— INSTRUCTIONS TO FOLLOW —
Filtering the records below, copy only those lines that include the word "audit".

— DATA IN THIS EXERCISE —
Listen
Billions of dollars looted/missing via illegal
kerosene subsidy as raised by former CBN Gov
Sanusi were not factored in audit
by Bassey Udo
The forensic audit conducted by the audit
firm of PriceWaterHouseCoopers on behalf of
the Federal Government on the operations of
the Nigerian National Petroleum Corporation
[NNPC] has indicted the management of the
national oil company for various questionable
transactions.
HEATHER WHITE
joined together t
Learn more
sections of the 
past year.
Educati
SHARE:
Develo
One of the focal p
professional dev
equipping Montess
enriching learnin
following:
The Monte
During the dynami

...

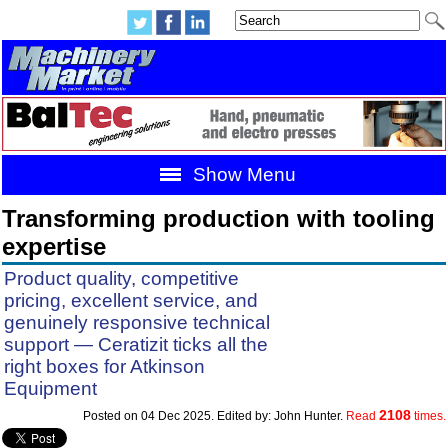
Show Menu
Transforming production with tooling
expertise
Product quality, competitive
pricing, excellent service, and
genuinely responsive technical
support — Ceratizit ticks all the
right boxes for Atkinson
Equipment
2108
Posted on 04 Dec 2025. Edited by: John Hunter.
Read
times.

— TASK OUTPUT —
Sanusi were not factored in audit
The forensic audit conducted by the audit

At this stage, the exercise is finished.